Secondly, some computer science studies have gone further than producing a binary classification and have distinguished different aspects of abusive/offensive language (as a superior concept to hate speech). Waseem et al. [12] proposed a typology of abusive language based on defining two dimensions: (1) directed versus generalized, and (2) explicit versus implicit abusive language. Zampieri et al. [13] similarly annotated and automatically classified offensive language according to directness (targeted insult, untargeted) and target identification (individual, group, other). By emphasizing these critical aspects of offensive/abusive language, these studies reduce the ambiguity in definitions of hate speech and related concepts. Ousidhoum et al. [41] focused specifically on hate speech and manually annotated a multilingual dataset of Tweets in three languages, distinguishing five aspects: directness, hostility type (e.g., abusive, hateful, offensive), target attribute (i.e., what is being targeted, e.g., origin, gender, religion), target group (i.e., who is being targeted, e.g., individual, women), and annotator sentiment (i.e., the emotion felt by the annotator after reading the Tweet, e.g., disgust, fear, anger).

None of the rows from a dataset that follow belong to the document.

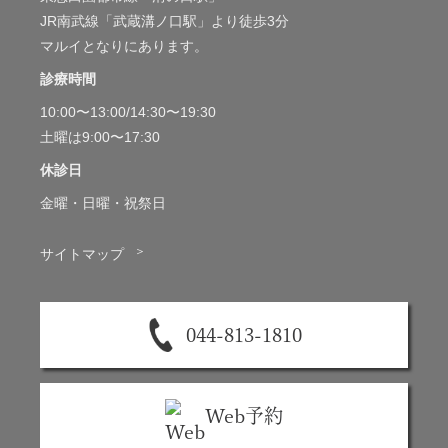
JR南武線「武蔵溝ノ口駅」より徒歩3分
マルイとなりにあります。
診療時間
10:00〜13:00/14:30〜19:30
土曜は9:00〜17:30
休診日
金曜・日曜・祝祭日
＞
サイトマップ
044-813-1810
Web予約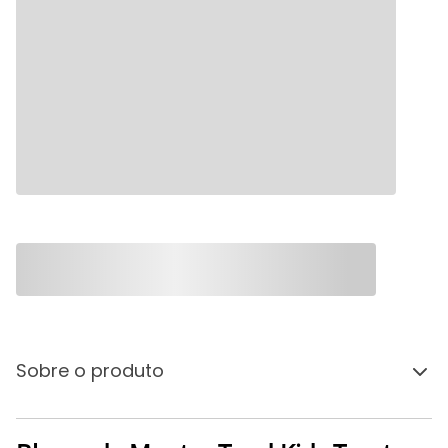
Sobre o produto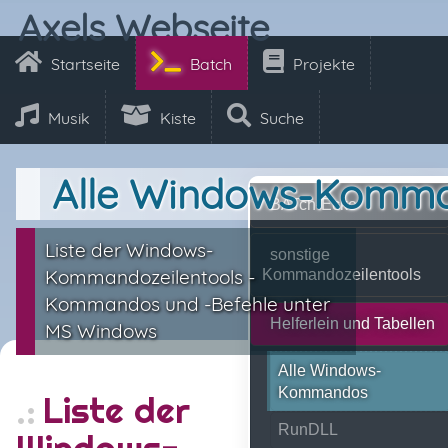
Axels Webseite
Startseite
Batch
Projekte
Musik
Kiste
Suche
Alle Windows-Komm
BATch-Ecke
Liste der Windows-
sonstige
Kommandozeilentools -
Kommandozeilentools
Kommandos und -Befehle unter
Helferlein und Tabellen
MS Windows
Alle Windows-
Kommandos
Liste der
RunDLL
Windows-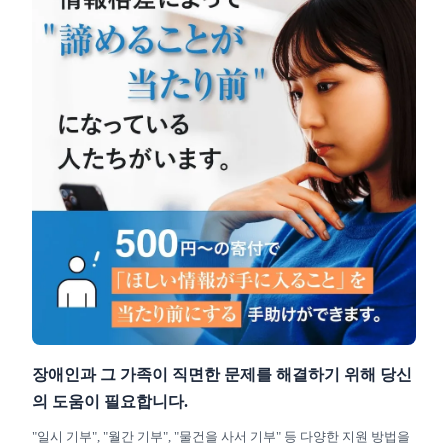
장애인과 그 가족이 직면한 문제를 해결하기 위해 당신
의 도움이 필요합니다.
"일시 기부", "월간 기부", "물건을 사서 기부" 등 다양한 지원 방법을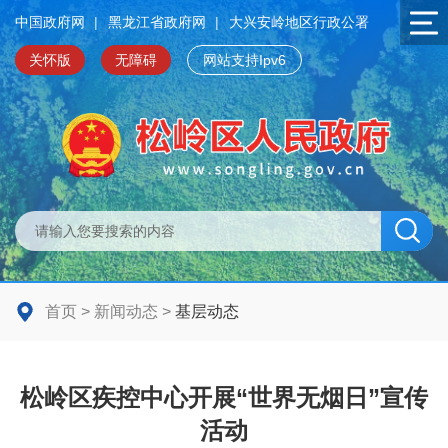
中国政府网
|
黑龙江省政府网
|
大兴安岭地区行政公署
关怀版
无障碍
网站支持Ipv6
首页
>
新闻动态
>
基层动态
松岭区疾控中心开展“世界无烟日”宣传
活动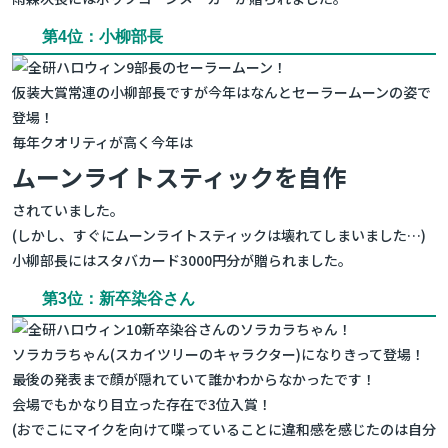
第4位：小柳部長
部長のセーラームーン！
仮装大賞常連の小柳部長ですが今年はなんとセーラームーンの姿で
登場！
毎年クオリティが高く今年は
ムーンライトスティックを自作
されていました。
(しかし、すぐにムーンライトスティックは壊れてしまいました…)
小柳部長にはスタバカード3000円分が贈られました。
第3位：新卒染谷さん
新卒染谷さんのソラカラちゃん！
ソラカラちゃん(スカイツリーのキャラクター)になりきって登場！
最後の発表まで顔が隠れていて誰かわからなかったです！
会場でもかなり目立った存在で3位入賞！
(おでこにマイクを向けて喋っていることに違和感を感じたのは自分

Other things resembling indicators can be identified in data annotation methodologies as well. The manual annotation of hate speech is a subjective process and annotators need extensive cultural and societal knowledge [42]. Human annotators must therefore be provided with detailed instructions on how to recognize and label hate speech consistently. For this purpose, Waseem and Hovy [43] proposed a list of 11 criteria to guide annotators, examples items are: hate speech (1) uses sexist or racial slurs, (2) criticizes a minority and uses straw man arguments; and (3) defends xenophobia or sexism.
Finally, in NLP and ML models, training of detection models commonly involves a feature engineering step. Features utilized to train models (especially those with a strong prediction capability) can be considered a kind of indicator as well. Fortuna and Nunes [10] analyzed a number of detection methods and identified two categories of features: general features commonly used in text classification approaches and specific hate speech detection features. The latter category, which is more closely related to the concept of indicators, was further divided into several subcategories of features that are intrinsically related to the characteristics of hate speech: (1) othering language, (2) perpetrator characteristics, (3) objectivity-subjectivity of the language, (4) declarations of superiority of the ingroup, (5) a focus on particular stereotypes, and (6) intersectionism of oppression.
To conclude, despite the increasing understanding in the social sciences of the factors that may underlie online hateful behavior [44, 45], we found no studies attempting to systematically develop a set of indicators covering the main aspects of hate speech. To fill this gap and conduct a systematic study of hate speech indicators, we aim to provide an empirical definition of hate speech, while taking into account both social science and computer science approaches (with the help of existing research and interdisciplinary experts).